Picture
Growing up, holidays were my favorite.  My mom went all out.  As a result, I have massive Easter nostalgia:  the bunny, the candy, the basket, wearing alarmingly dreadful dresses, making my church appearance for the year, and the awesome egg hung with my extended family.  My cousins and I have children now, but we still celebrate all holidays with the same extended family.  So when we're all present, there are 23 of us.  And they are loud, talk a lot (myself included), and opinionated.  In addition, we play loud games like catch phrase; even games like euchre get loud.   

Now that I have Fischer, crowded and loud make for a rough day and a rough week of deregulation to follow.  It's now Wednesday and we're still trying to get back to "normal".  (FYI- I don't actually know what normal means.)  He's chewing on blankets, sweatshirt ties, and toys.  He's telling me 'no' when I ask him to do anything.  And when he wants to mix it up, he says, "I'm not talking to you."  He gets frustrated really easily and he gets rough with the tablet and his toys.

Getting clothes on the kid is manual labor.  He's been wearing jammies for days because there is no way I'm even attempting to get him dressed.  Well, pajama bottoms and a stained Justin Verlander shirt; changing the shirt is the most difficult part of dressing.  He refuses to wear socks with his boots, and then they get sweaty and stuck on his feet and he gets pissed and screams.  For whatever reason, even if I tell him not to wear cowboy boots without socks, it's still my fault when they won't come off.  Funny how that works.  Reverse psychology doesn't work and neither do threats and bribery, so I'm basically screwed.  Yesterday, he refused to put shoes, socks, or a coat on when leaving my parent's house; I thought for sure he'd turn around and head back in the house when his arms and bare feet met 35 degrees, but no such luck. 

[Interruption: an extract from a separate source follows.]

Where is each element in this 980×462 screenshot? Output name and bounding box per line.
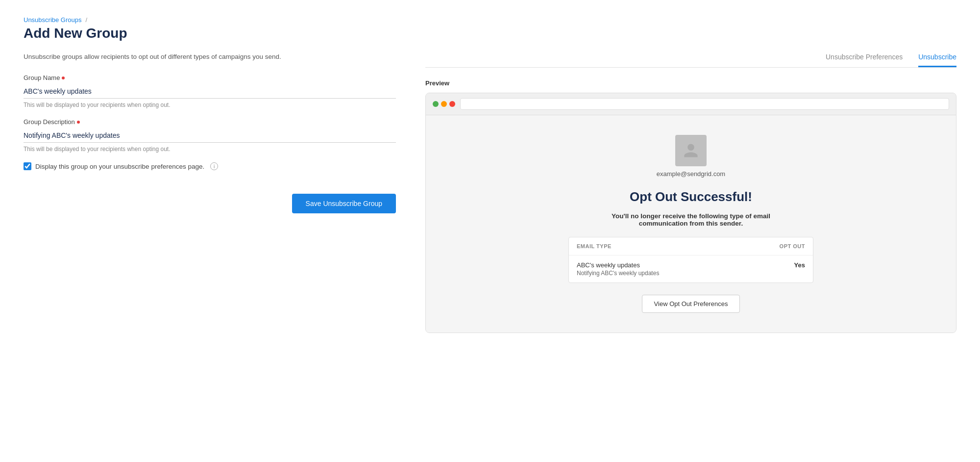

Because his behavior is more "appropriate" and socially acceptable when i am not around, it might appear that I baby him or exaggerate his deregulated behavior.  I think it's difficult for even those that we're close with to understand why he is "easy" when I'm not around.  He's still effected by the crowds, noise, lighting, touch sensations and over-stimulation when I'm not around, he just utilizes his coping mechanisms.  What a lot of people may not realize is that he works twice as hard as "normal" kids in over-stimulating situations, like holidays.  Even when he's out-of-sync, if I am not nearby, he doesn't usually exhibit behavioral difficulties.  But, as his OT says, I am his safety net.  He doesn't have to be on-his-game when he's with me.  He doesn't have to use the tiring coping mechanisms that he has developed for social situations.  I'm glad I can be that for him, but damn, it is so tiring and frustrating. 

Fischer is with his dad right now, which is why I have a necessary respite to compose this post.  He will run him ragged and give him loads of heavy work to help regulate him, despite the entire 20 oz sprite that I know Kevin's buddy will give him.  I only have 1 jar of olives left, and since I haven't had time to shower in days, I won't be able to make a public appearance to replenish.  Ya know, 1 jar of olives only make 3-4 dirty martinis?

This Easter marks the second holiday that Fischer has made it public knowledge that he doesn't like one of my aunts.